InputStream in = new FileInputStream( "party.xml" ); 
XMLInputFactory factory = XMLInputFactory.newInstance(); 
XMLEventReader parser = factory.createXMLEventReader( in ); 
 
StringBuilder spacer = new StringBuilder(); 
while ( parser.hasNext() ) 
{ 
  XMLEvent event = parser.nextEvent(); 
 
  switch ( event.getEventType() ) 
  { 
    case XMLStreamConstants.START_DOCUMENT: 
      System.out.println( "START_DOCUMENT:" ); 
      break; 
    case XMLStreamConstants.END_DOCUMENT: 
      System.out.println( "END_DOCUMENT:" ); 
      parser.close(); 
      break; 
    case XMLStreamConstants.START_ELEMENT: 
      StartElement element = event.asStartElement(); 
      System.out.println( spacer.append("  ") 

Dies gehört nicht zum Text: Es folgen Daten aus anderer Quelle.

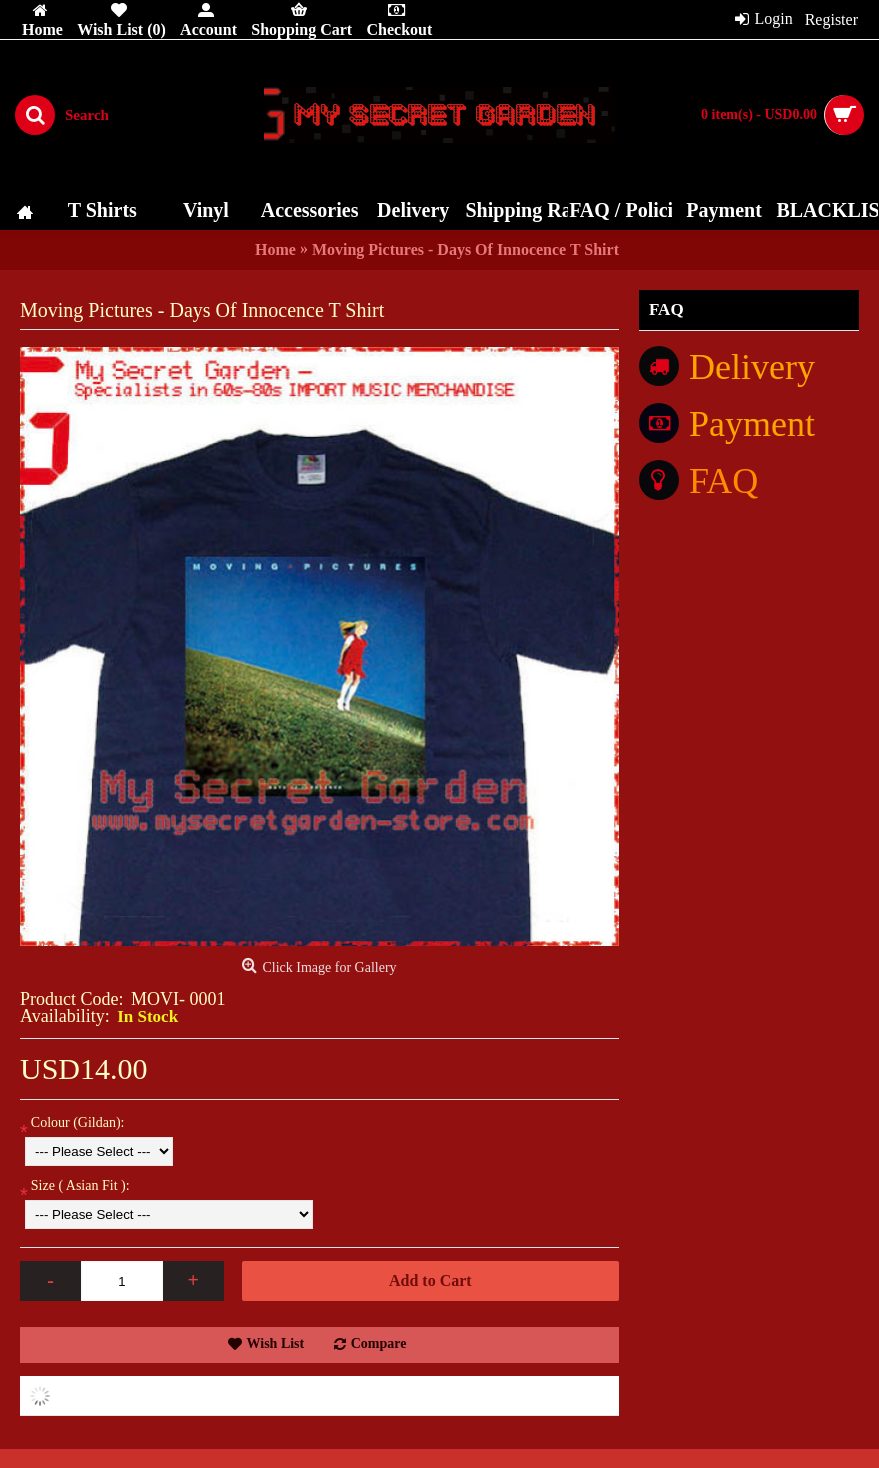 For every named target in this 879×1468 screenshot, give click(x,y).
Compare (379, 1343)
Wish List (276, 1343) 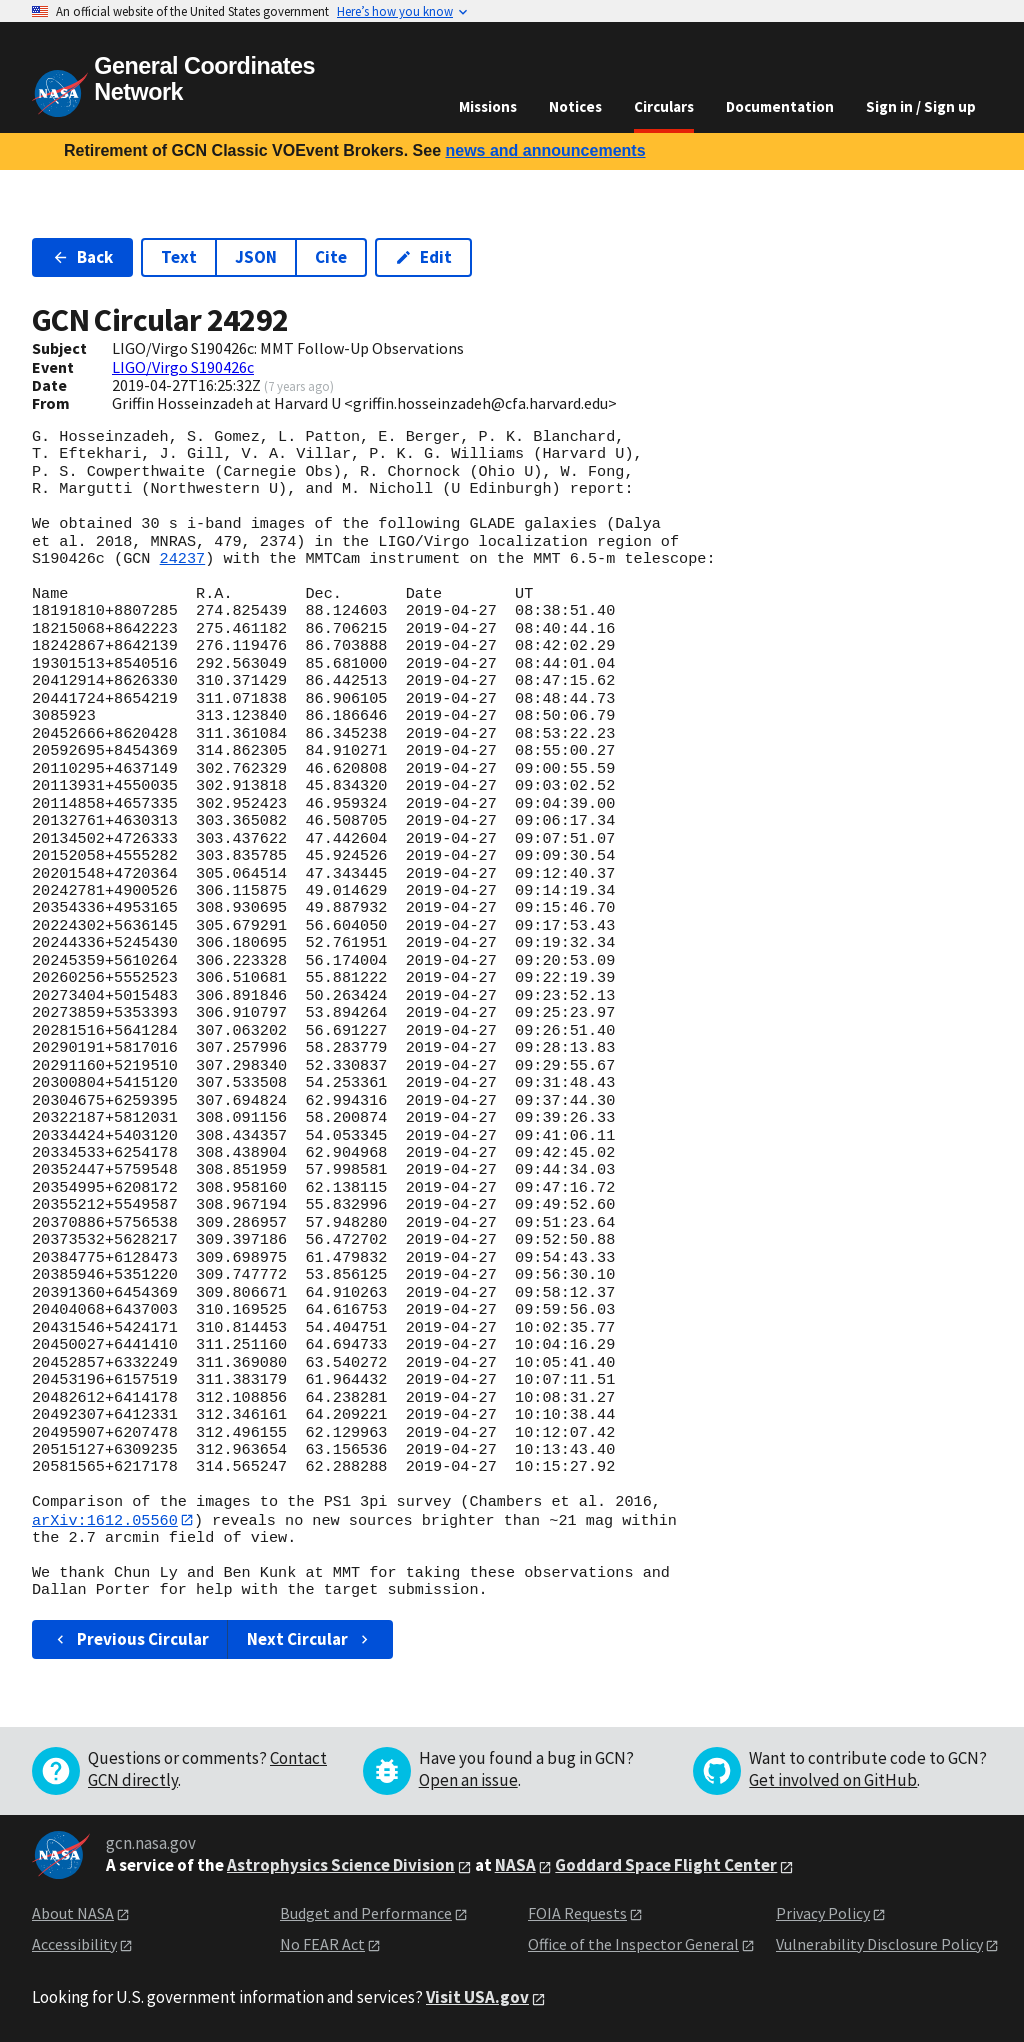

                          + "START_ELEMENT: " 
                          + element.getName() ); 
      for ( Iterator<?> attributes = element.getAttributes(); 
            attributes.hasNext(); ) 
      { 
        Attribute attribute = (Attribute) attributes.next(); 
        System.out.println( spacer + "  Attribut: " 
                            + attribute.getName() + " Wert: " 
                            + attribute.getValue() ); 
      } 
      break; 
    case XMLStreamConstants.CHARACTERS: 
      Characters characters = event.asCharacters(); 
      if ( ! characters.isWhiteSpace() ) 
        System.out.println( spacer 
                            + "  CHARACTERS: " 
                            + characters.getData() ); 
      break; 
    case XMLStreamConstants.END_ELEMENT: 
      System.out.println( spacer 
                          + "END_ELEMENT: " 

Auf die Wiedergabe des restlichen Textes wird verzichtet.